Our designer/visionary/main man Jarren Simmons (@XTRA__) wrote a splendid review on Frank Ocean’s Channel Orange over on his blog recently, and I wanted to share it over here. Enjoy…
In a world seemingly dominated by the zap of electronic music, Frank Ocean’sChannel Orange is a breath of fresh air for the over-synthesized ear. I usually don’t believe in tethering albums to one genre, but Channel Orange is more of a funk/soul album than anything. If it’s an R&B album it’s more akin to a Motown release than a modern one, with jazzy flourishes and roaming syncopation from beginning to end.
The first thing that struck me was the overwhelmingly acoustic feel of the project. With the exceptions of Pyramids and Pilot Jones, the construction of the sound centers around keys and grooving baselines that sound like they could be straight from a Bernie Worrell set (“Monks” is a good example of this). Even “Thinking Bout You”–with a very synthesized mixdown in its initial release–has been modified with sweeping strings that transform the song’s landscape into something more orchestral than electronic. The last three songs all start with buzzing organ chords; Marvin meets the Baptist Church. In an era where sound can be tailored to the last detail it’s interesting to see someone utilize an electric keyboard in its most archaic form.
The soul/funk feel of the album is only enhanced by Ocean’s vocal approach, which can certainly be categorized as organic in delivery and timbre compared to many of his contemporaries. His verses often sound like spoken word, almost freestyle–another nod to his jazz and blues predecessors–with lines and melodies floating atop the instruments at their own pace (ie “Sierra Leone”). This gives them an almost unpredictable quality, compared to someone like The Weeknd, where melodies are more rhythmic and predictable (gelling well with his hyper-synthetic sound and the crescendo of trip-hop/dubstep-inspired swells and drops).
Another Motown-esque feature of Channel Orange are its drawn-out instrumental jams and lead-ins. Tracks like Pyramids and Pink Matter ride out on dripping guitar solos thick with wah-wah and distortion, while Sweet Life and Forrest Gump cruise on relaxed acoustics (think the last 1:30 of Mercy Mercy Me). Hell, “Pyramids” has enough instrumentals for 3 songs and “White” is a minute long jam sans words, highlighted by John Mayer crushing the dream guitar. The difference between these instrumental sections and those on, say, “The Knowing” by The Weeknd, lies in the editing process. Almost every track on Channel Orange sounds like it could be a live take; there are split vocals and drum machines no doubt, but the sound envelopes and filtering is minimal. I imagine Ocean flying through “Forrest Gump” in the studio in one take, with the band performing directly beside him.

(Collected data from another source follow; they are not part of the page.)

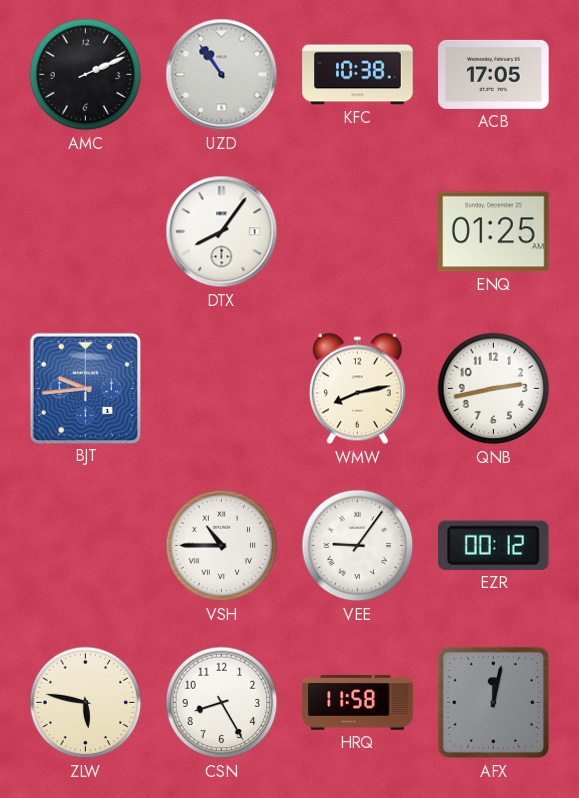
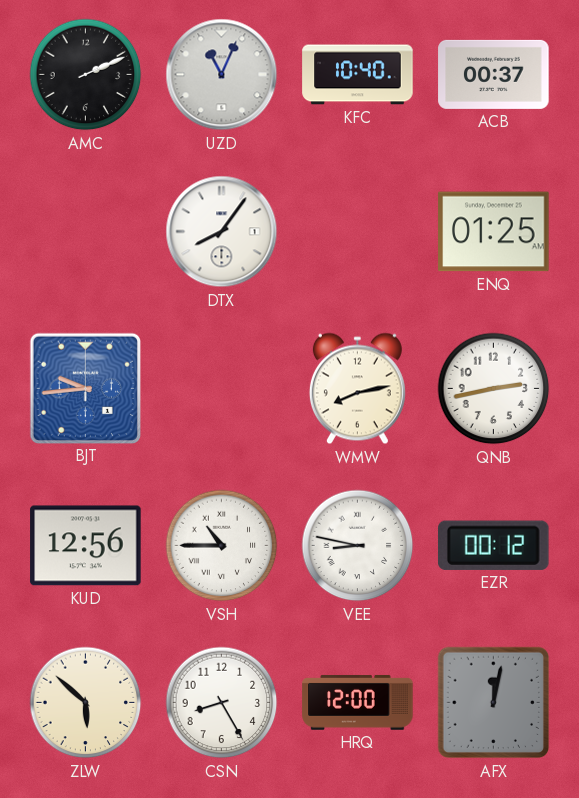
UZD: 10:54 -> 11:04
KFC: 10:38 -> 10:40
ACB: 17:05 -> 00:37
KUD: none -> 12:56
VEE: 9:06 -> 8:47
ZLW: 5:47 -> 5:52
HRQ: 11:58 -> 12:00
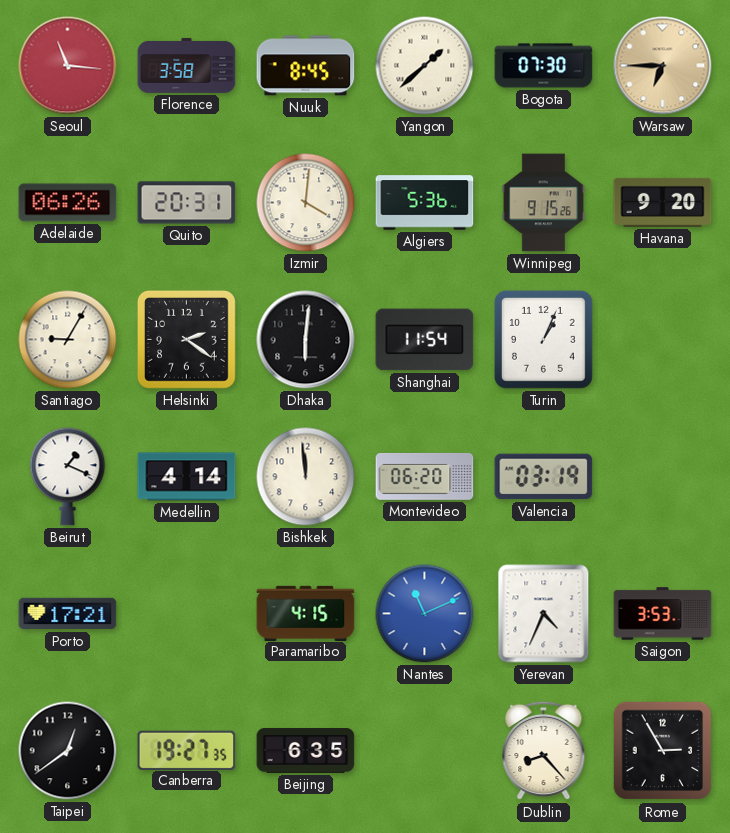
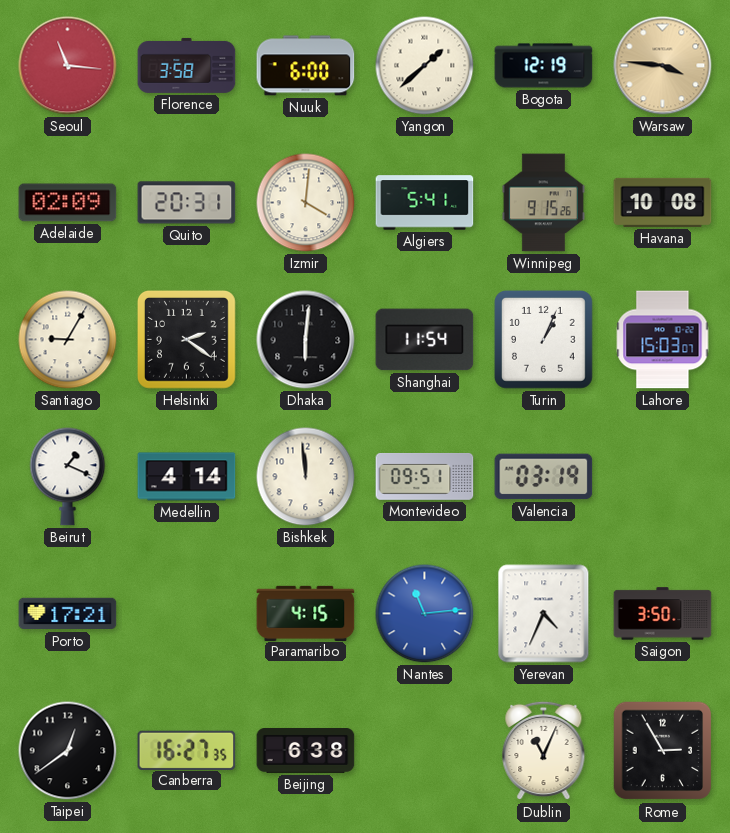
Nuuk: 8:45 -> 6:00
Bogota: 07:30 -> 12:19
Warsaw: 6:45 -> 3:46
Adelaide: 06:26 -> 02:09
Algiers: 5:36 -> 5:41
Havana: 9:20 -> 10:08
Lahore: none -> 15:03
Montevideo: 06:20 -> 09:51
Nantes: 11:11 -> 11:14
Saigon: 3:53 -> 3:50
Canberra: 19:27 -> 16:27
Beijing: 6:35 -> 6:38
Dublin: 8:23 -> 11:04
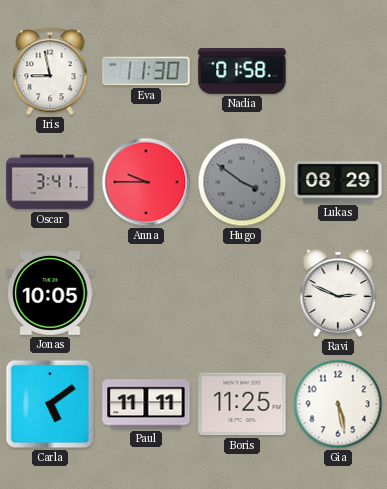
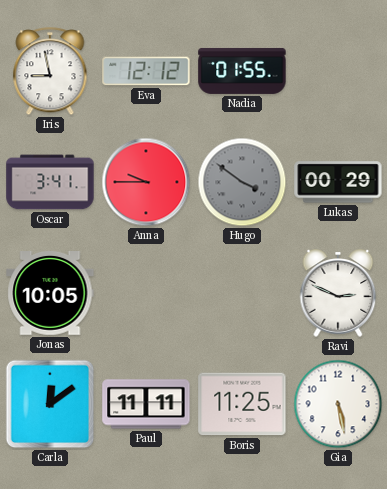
Eva: 11:30 -> 12:12
Nadia: 01:58 -> 01:55
Lukas: 08:29 -> 00:29
Carla: 5:09 -> 12:09
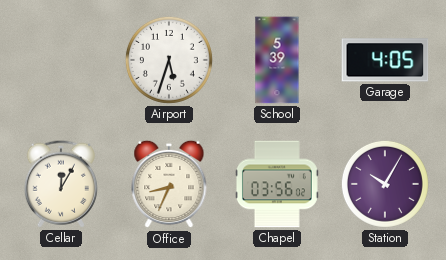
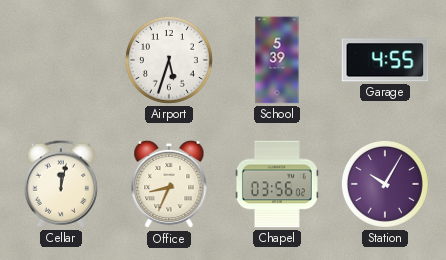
Garage: 4:05 -> 4:55
Cellar: 12:05 -> 12:02
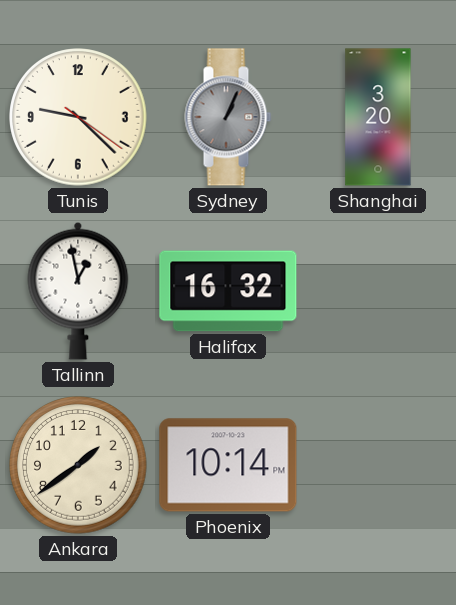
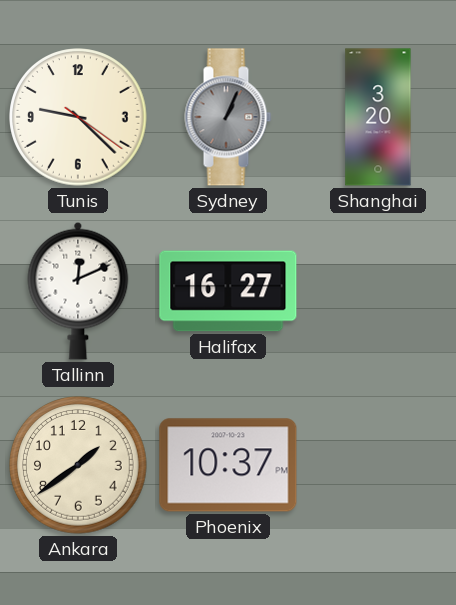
Tallinn: 12:58 -> 12:11
Halifax: 16:32 -> 16:27
Phoenix: 10:14 -> 10:37
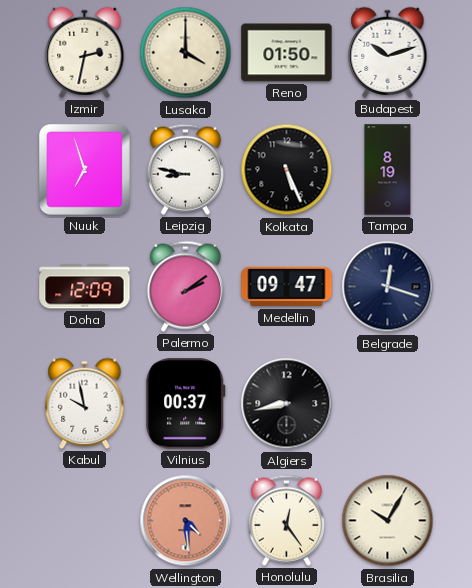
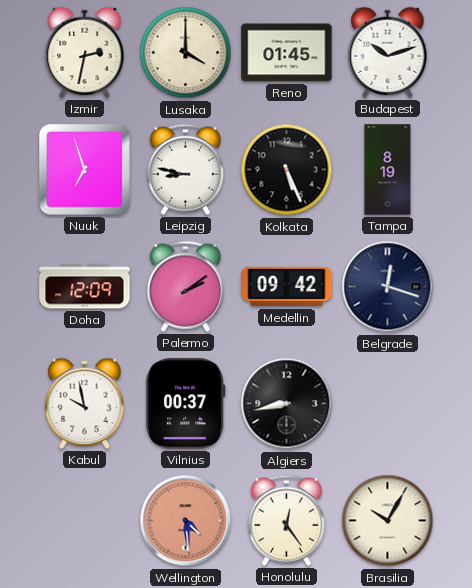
Reno: 01:50 -> 01:45
Medellin: 09:47 -> 09:42
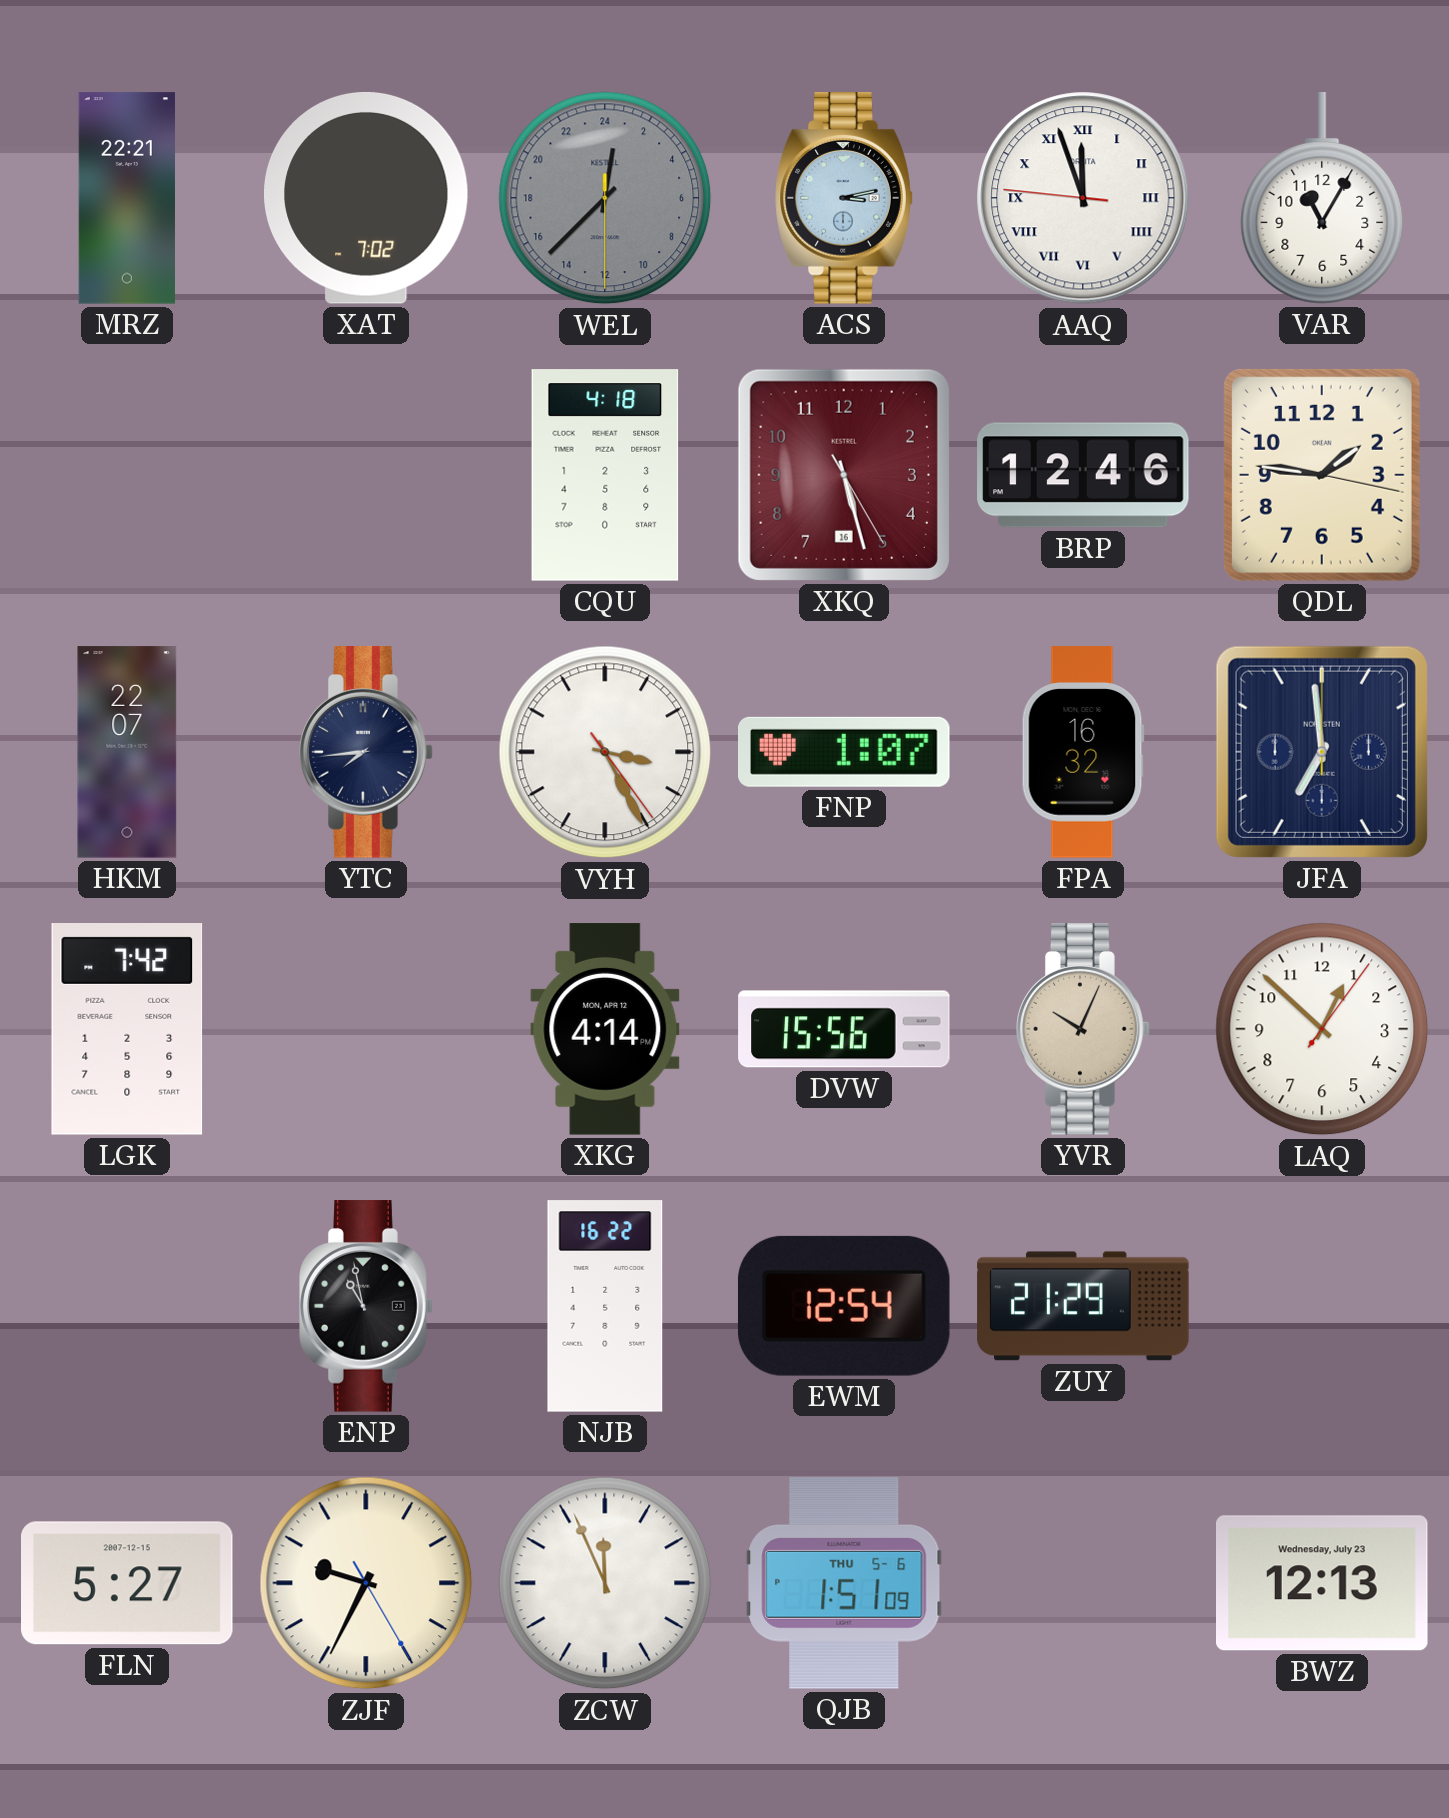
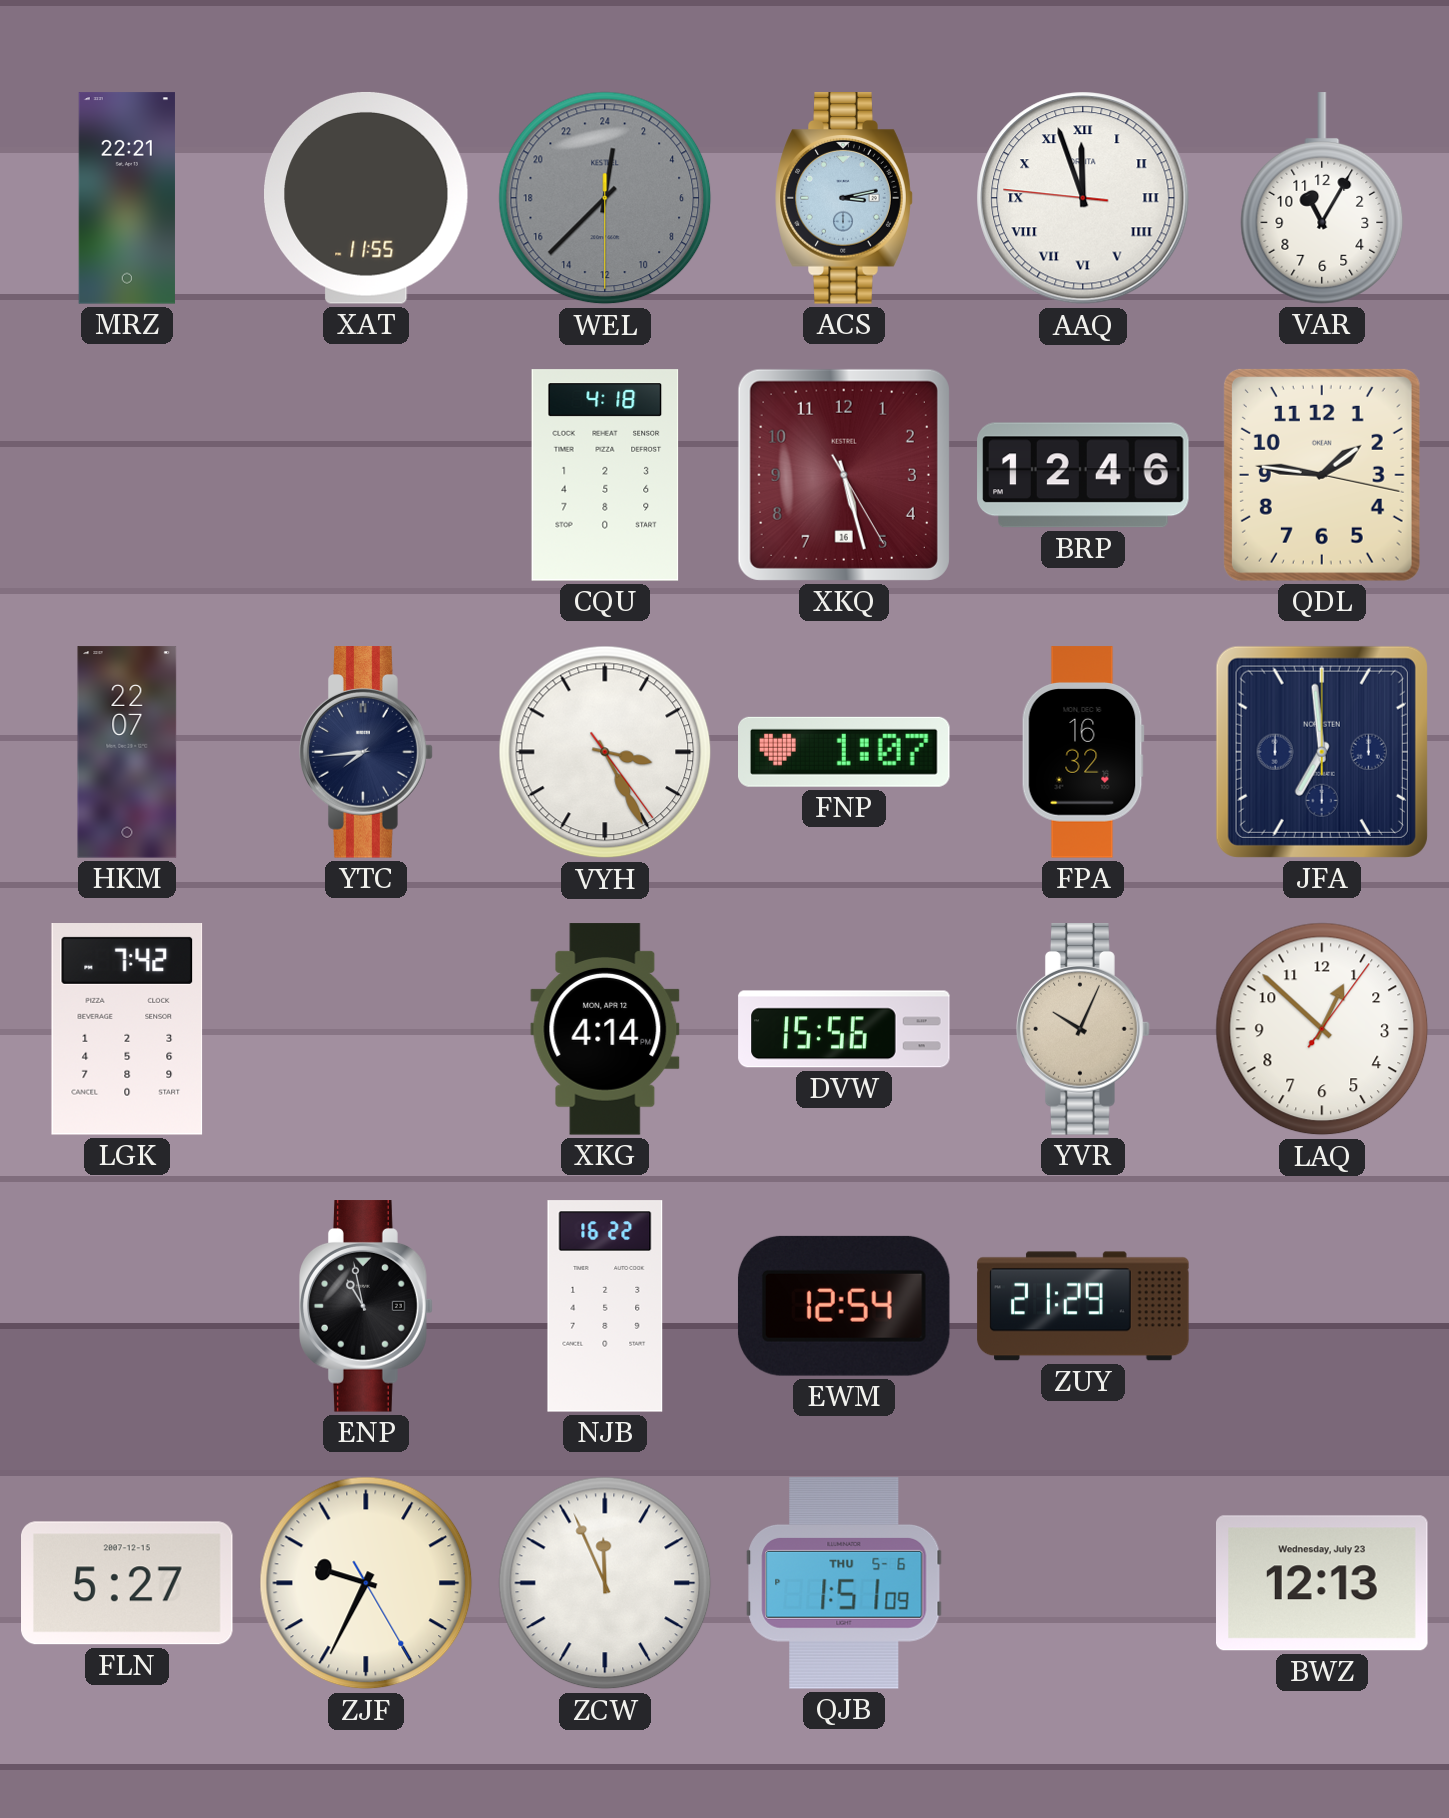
XAT: 7:02 -> 11:55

My favorite track on the album is probably “Crack Rock” (“Pyramids” is a close second). A lot of what Ocean is striving for is accomplished well in Crack Rock; it seems to be the best blend of Channel Orange’s numerous motifs. Ignited by chill keys and jazzy organs, this song has a throwback feel from the beginning. Not only does the content deliver a strong message straight at the heart of a social issue that’s plagued communities for generations, but the track is actually constructed from snippets of the past (you may recognize the refined drum sample from Hendrix’s “Foxy Lady”…Crack Rock, get it?). Ocean’s verses start off with almost dead pan delivery, offset by the graphic nature of the content–smoking crack–and reeks of Sly and the Family Stone more than your 2010+ R&B artists like Trey Songz or The Dream. The combo of thick vocal harmonies on the choruses, gliding organs and a socially-conscious message gives the song a very spiritual overtone. This archetype of spiritual cleansing through music is echoed throughout Channel Orange; via the issues of love (“Bad Religion”), wealth (“Super Rich Kids”), or in the case of “Crack Rock”, drug addiction.
All in all, the more I listen to Channel Orange the more I find myself appreciating it. Some songs work better than others for me, but I can’t stress enough how refreshing the emergence of a soul sound can be. To create a 17 track album with 13 solid songs of variable pace and message is difficult enough. Now do that with no DJ tramp stamps, only 2 vocal features, and no beats by Dre (or Timbo, or any other high profile producer for that matter). Ocean references elements from soul, funk, jazz, blues/rock, and almost every song is in the first person. This makes for a highly personal, highly accessible sound that covers a wide audience, and in my opinion, is very successful in doing so. Frank Ocean’s lo-fi sonic construction coupled with uninhibited edgy vocals results in an album that can be slapped at almost any function, and may ultimately be a classic insight into his character. It also sounds like it’d be dope live. Just sayin.